Ayrıca, alıcı ve satıcı arasındaki ilişkinin yasal bir dayanağı yok, süreç sözleşme ve tüketici haklarına dayanıyor. Ekspertiz raporundaki hatalar gizli ayıp sayılabiliyor ve satıcının sorumluluk alanına giriyor. Ekspertiz raporu, tarafların iddialarında delil niteliği taşıyabiliyor. Ancak hatalı raporda hukuki süreç alıcı lehine yürüyor. Avukatlar, mevcut düzenlemenin ekspertiz piyasasında standart eksikliği yarattığını ve bunun tüketicileri risk altında bıraktığını belirtiyor.
Araç alım satımı için ücret gönderimindeki dolandırıcılığın önüne Takasbank uygulamasıyla geçildiğine dikkat çeken uzmanlar, "Devlet burada duruma el attı. Artık 'Param gitti, dolandırıldım' derdi kalmadı.
Benzer bir düzenlemenin ve hukuki yaptırımın ekspertiz sistemine de gelmesi gerekiyor. Eskiden ücretler 1.000-2.000 TL idi. Bu kadar kaos yaşanmıyordu. Ancak son dönemde ücretler çok yükseldi. Bugün 8-10 bin lirayı kimse çöpe atmak istemiyor. Bu da kavgalara yol açıyor" diyor.
Bir ekspertiz firmasının sahibi, bir günde ortalama 20 araç eksperi yapıldığını belirterek, şunları anlatıyor: "Hemen her 20 aracın 5'inde beyanın dışında sorun çıkıyor. Bu 5 araçtan 1-2'sinde de satıcı ile alıcı arasında kavga çıkabiliyor.
Çünkü arıza büyükse alıcı o aracı almak istemiyor. Almayacağı araç için 8-10 bin lira boşuna ücret ödemiş oluyor. Haklı olarak bu ücreti satıcıdan talep ediyor. Böyle durumlarda eğer satıcı bu sorunu alıcıya bildirmediyse ekspertiz ücretini ödemeli. Ancak onlar da bilmediklerini söyleyip ödemek istemiyorlar."
Uzmanlar, ekspertiz raporlarıyla ilgili bir ortak havuz oluşturulmasını gerektiğini söylüyor. Önerilen sistem ise şöyle: "Satışa çıkacak her araba için gerek galerici gerekse bireysel satıcılar aracını ekspertiz yaptıracak. Bu ekspertiz raporları oluşturulan portala yüklenecek. Nasıl ki bir araçta haciz var mı yok mu görülüyor.

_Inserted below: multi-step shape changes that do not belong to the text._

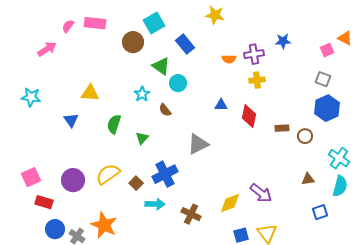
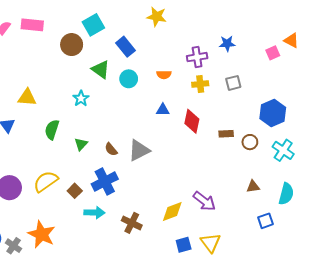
orange semicircle: (229, 59) -> (164, 75), moved
gray square: (323, 79) -> (233, 83), moved, turned -35
cyan circle: (178, 83) -> (129, 79), moved
brown semicircle: (165, 110) -> (111, 149), moved
cyan cross: (339, 158) -> (283, 150), moved

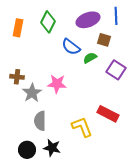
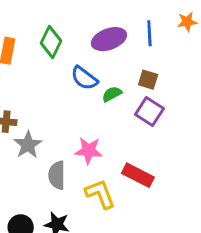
brown square: (104, 40) -> (148, 80), moved
pink star: (57, 84) -> (89, 151), moved
gray semicircle: (40, 121) -> (57, 175), moved

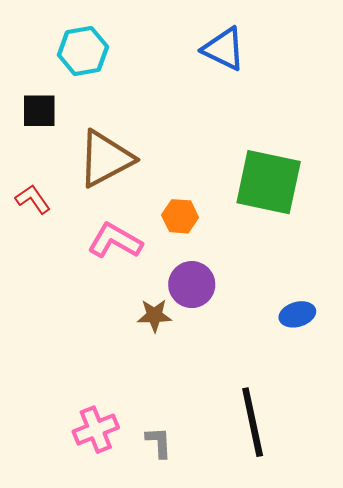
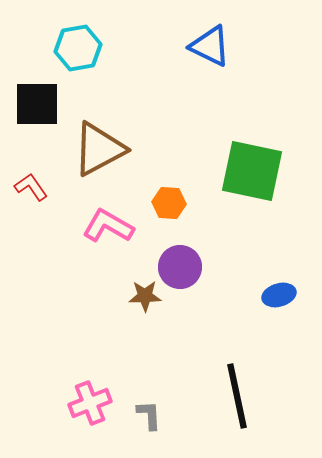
black square: (39, 111) -> (37, 104), size x1.4

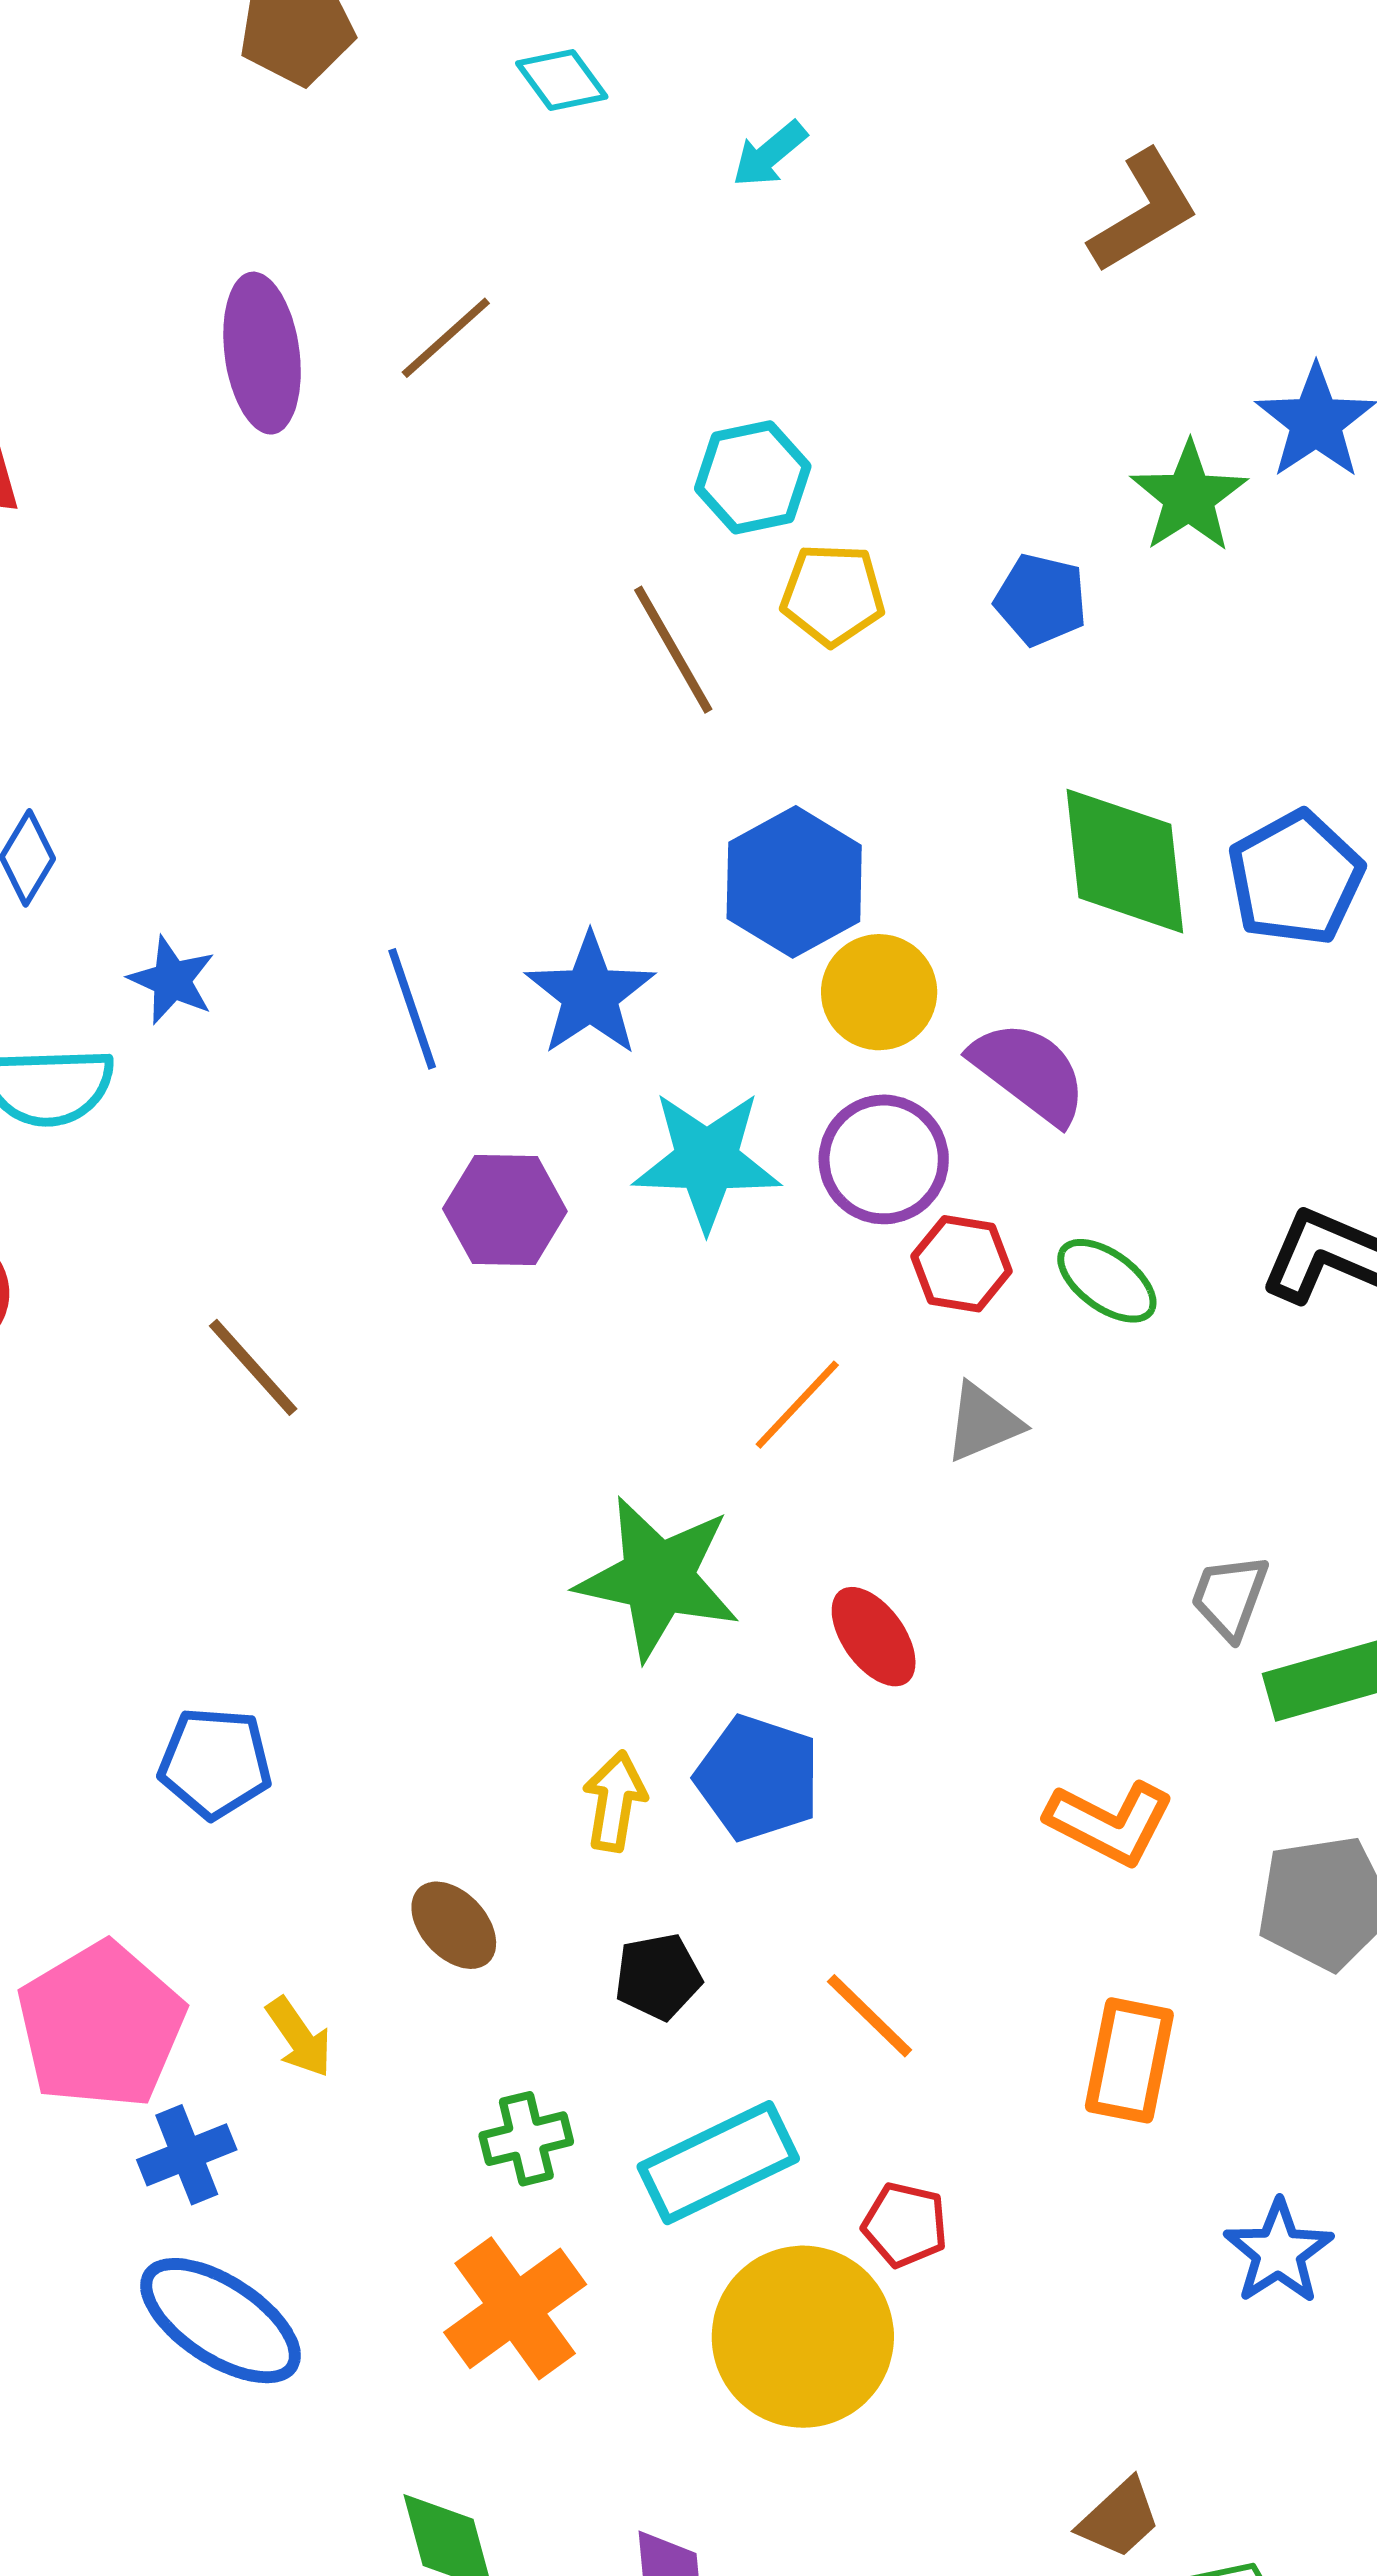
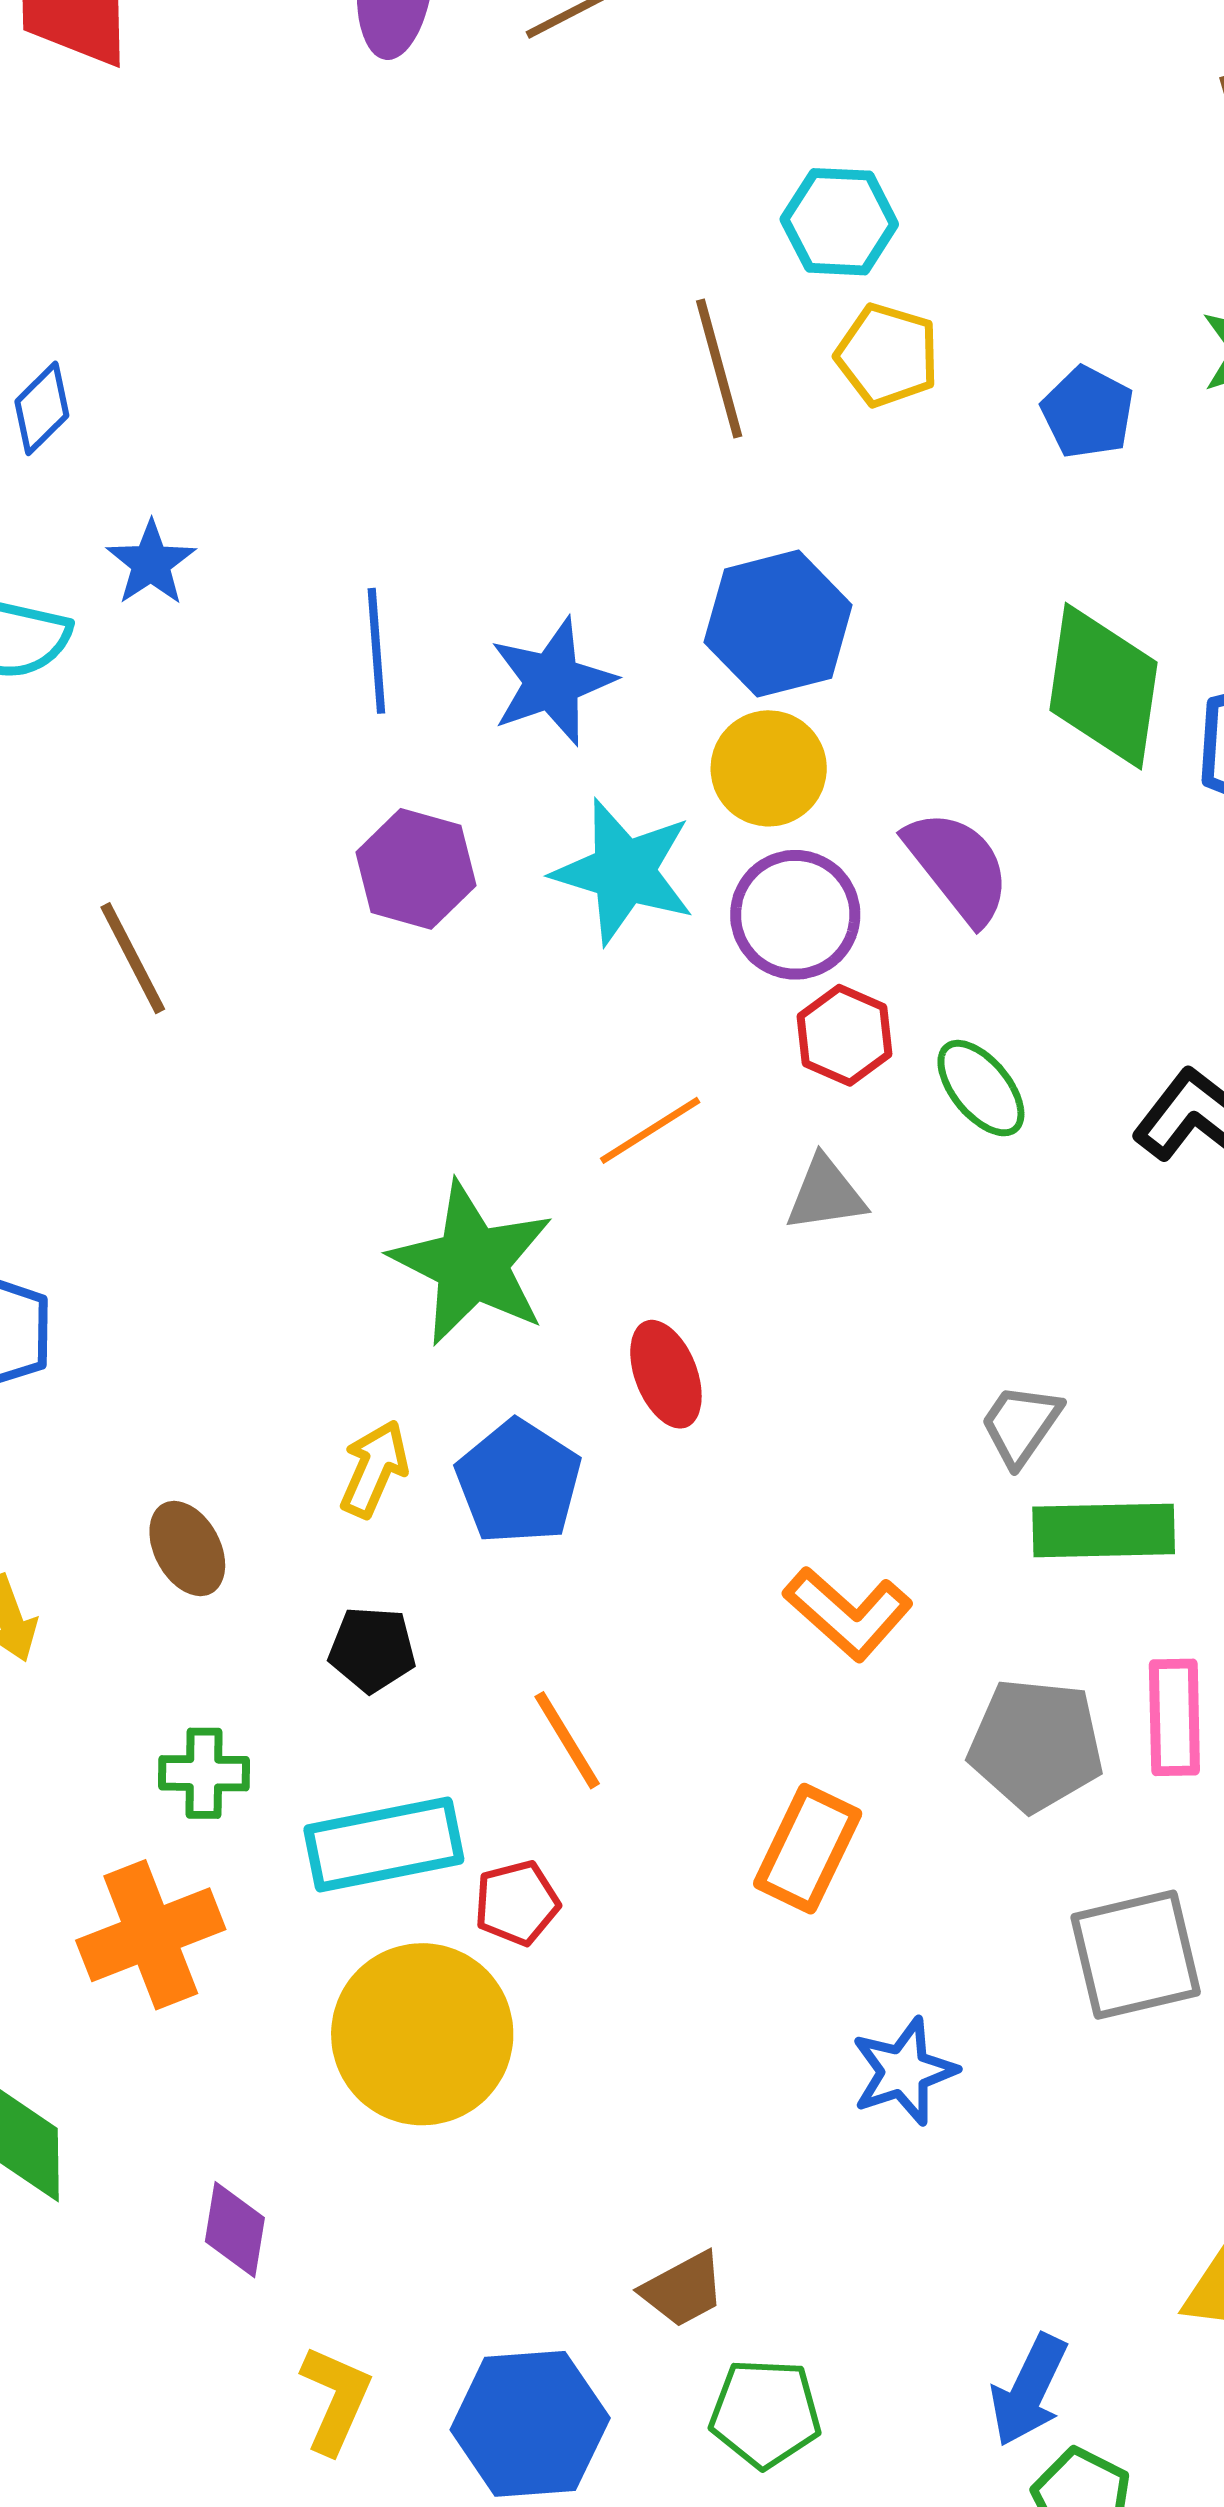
yellow circle: (879, 992) -> (769, 768), moved
red pentagon: (905, 2225) -> (517, 1903), moved, turned 30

Aynı şekilde araçtaki hata, boya ve kaza durumu da aracın plakası girildiğinde doküman olarak öne çıkacak. Bu ekspertiz ücretini de satıc ı aracının ücretine ekleyecek. Böylece hem ekspertiz kaosu son bulacak hem de vatandaş ne aldığını bilecek."